Before there was a philosophy, a movement, a lifestyle, or even a show of questionable taste on Fox TV, my parents stood at the headwaters of Simple Living. They lived within their means, they accumulated only what was necessary, valued material goods for their use. My mother gardened, canned, preserved. My father was a sparing steward of land and resources. So it had to be difficult for them to deal responsibly with the debri I left behind. What do you do with 36 posters when it’s time to strip the walls and paint? What is the value of a grinning Bucky Dent, a Brother’s Hildebrandt rendition of Aragorn, a black and white portrait of the Knack when the 70’s have slipped into the 80’s edging into the ’90s. Is it junk? Is it valuable? Whose decision is it to relegate it to closet, attic, burn barrel?

And was I any help? During those years I was drifting from one apartment to another, trying to stay afloat in the waters of service work–the boat along with the economy was sinking.

It took my mother 20 years but she has been successful at thoughtfully eliminating the clutter of raising three children in a centuries old farmhouse. All the rooms now are airy and light, the walls tastefully decorated with her own wonderful art, the furniture leaves the openness of each chamber unimpeded. There is a feeling of lightness and movement in that house, unlike the drag consummate consumers draw around and to themselves. The air around my parents feels buoyant, like gravity and inertia have lessened effect.

But still, 20-something years since I drifted away, some flotsam floats to the surface.
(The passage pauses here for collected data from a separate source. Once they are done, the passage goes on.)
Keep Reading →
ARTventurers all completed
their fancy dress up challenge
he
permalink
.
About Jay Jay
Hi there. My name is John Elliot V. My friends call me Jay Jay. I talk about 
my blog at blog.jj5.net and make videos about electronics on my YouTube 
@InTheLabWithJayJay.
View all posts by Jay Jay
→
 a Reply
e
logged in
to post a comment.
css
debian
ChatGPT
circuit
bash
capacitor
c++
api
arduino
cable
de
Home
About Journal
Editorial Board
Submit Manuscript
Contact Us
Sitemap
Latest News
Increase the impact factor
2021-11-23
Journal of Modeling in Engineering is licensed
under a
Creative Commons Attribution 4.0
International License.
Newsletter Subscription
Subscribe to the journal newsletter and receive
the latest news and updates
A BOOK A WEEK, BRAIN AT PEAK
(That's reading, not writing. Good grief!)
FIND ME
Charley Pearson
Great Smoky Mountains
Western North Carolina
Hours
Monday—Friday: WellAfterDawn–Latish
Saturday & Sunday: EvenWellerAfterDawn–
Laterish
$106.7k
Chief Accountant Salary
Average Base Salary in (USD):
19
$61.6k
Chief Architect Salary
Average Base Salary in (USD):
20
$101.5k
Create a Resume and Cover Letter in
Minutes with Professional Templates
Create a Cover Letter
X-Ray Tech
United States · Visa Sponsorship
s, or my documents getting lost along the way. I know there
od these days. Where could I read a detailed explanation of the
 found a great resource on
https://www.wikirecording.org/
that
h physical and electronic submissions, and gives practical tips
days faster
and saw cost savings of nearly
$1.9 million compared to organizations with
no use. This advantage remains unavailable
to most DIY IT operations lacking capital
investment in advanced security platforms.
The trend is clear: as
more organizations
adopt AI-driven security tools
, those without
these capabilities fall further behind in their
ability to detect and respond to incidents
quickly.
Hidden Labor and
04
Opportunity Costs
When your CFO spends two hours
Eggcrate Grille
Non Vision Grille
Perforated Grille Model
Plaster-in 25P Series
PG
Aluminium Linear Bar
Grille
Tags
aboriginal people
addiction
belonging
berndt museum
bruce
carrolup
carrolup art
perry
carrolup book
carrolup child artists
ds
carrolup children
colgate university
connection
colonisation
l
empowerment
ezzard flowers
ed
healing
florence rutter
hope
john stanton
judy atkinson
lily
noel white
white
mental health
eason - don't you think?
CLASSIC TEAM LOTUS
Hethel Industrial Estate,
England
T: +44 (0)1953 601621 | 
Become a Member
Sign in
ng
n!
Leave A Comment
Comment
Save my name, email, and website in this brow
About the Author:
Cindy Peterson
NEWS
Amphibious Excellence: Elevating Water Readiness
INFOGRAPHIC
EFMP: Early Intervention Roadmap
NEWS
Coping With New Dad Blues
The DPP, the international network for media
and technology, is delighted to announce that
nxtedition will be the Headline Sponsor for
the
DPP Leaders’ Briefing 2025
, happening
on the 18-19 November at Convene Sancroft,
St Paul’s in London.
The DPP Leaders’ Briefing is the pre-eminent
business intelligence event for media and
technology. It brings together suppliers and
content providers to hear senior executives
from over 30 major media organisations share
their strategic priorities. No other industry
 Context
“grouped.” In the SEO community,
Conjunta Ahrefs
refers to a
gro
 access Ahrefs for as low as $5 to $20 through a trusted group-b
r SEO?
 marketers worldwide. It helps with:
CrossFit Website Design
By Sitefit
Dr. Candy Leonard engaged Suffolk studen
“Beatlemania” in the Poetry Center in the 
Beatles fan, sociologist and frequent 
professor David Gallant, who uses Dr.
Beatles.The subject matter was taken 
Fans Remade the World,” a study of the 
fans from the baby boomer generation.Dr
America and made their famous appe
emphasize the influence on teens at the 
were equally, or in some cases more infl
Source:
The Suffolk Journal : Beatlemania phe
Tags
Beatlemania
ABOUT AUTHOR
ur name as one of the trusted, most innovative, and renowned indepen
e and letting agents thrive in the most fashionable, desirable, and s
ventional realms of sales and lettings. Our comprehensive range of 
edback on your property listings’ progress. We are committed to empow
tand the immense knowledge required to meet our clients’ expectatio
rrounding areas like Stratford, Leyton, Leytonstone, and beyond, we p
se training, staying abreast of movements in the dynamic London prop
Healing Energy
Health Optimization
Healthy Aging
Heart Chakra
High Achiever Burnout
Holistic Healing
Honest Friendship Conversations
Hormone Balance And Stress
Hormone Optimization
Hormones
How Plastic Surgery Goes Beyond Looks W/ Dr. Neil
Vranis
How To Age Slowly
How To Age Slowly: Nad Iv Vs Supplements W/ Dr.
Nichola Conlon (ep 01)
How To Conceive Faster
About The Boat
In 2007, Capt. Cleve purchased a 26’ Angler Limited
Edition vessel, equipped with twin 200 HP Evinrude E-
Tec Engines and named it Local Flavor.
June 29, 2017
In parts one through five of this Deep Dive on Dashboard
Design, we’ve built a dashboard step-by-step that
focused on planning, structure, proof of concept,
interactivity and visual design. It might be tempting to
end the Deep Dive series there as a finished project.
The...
Last summer when I visited, a T-shirt with a simple hand drawn design and the words ‘Agony of DeFeet’ lay on the guest bed in my old room. It came from a twenty-four hour relay race I participated in as a high school sophomore in 1979, a fundraiser for some forgotten need. I showed it to my brother who shook his head and wondered how it is that certain things still existed, still drifted ashore.

I thought about that time in my life. I remember so clearly staying up for twenty-four hours , rousing runners, encouraging the exhausted athletes, huddling in a sleeping bag with a stop watch and flashlight under the flood of the Milky Way. I remembered the intensity of having a cause, the exhiliration of working toward making a positive contribution. I remembered the thrill of victory.

I don’t know, I wanted to tell my brother. I don’t know why this or that was valued, was saved, was preserved. Maybe these things, this stuff just keeps bobbing along, arising and receding until we’re ready to acknowledge them, to understand their significance. Maybe these things pop back up to remind us where we were so that we can better get our bearings on where we are now.


  1. Betcha it still fits, doesn’t it?

    Yeah, yeah, yeah.

  2. Not quite like it used to.

  3. what a great story, well written.

  4. Wonderful.

  5. Very, very nice…thank you.

  6. Such positive comments! My head is swelling and now I can’t fit it into my t-shirt!

  7. Your writing touches me so deeply. Being your sister and having shared history, your beautiful honoring of mom and dad is not lost on me…thank you!

  8. Beautifully told story.Love you. We will send you some more of your “debris”.

  9. …and I will drift back carrying just a smile and leaving but a memory.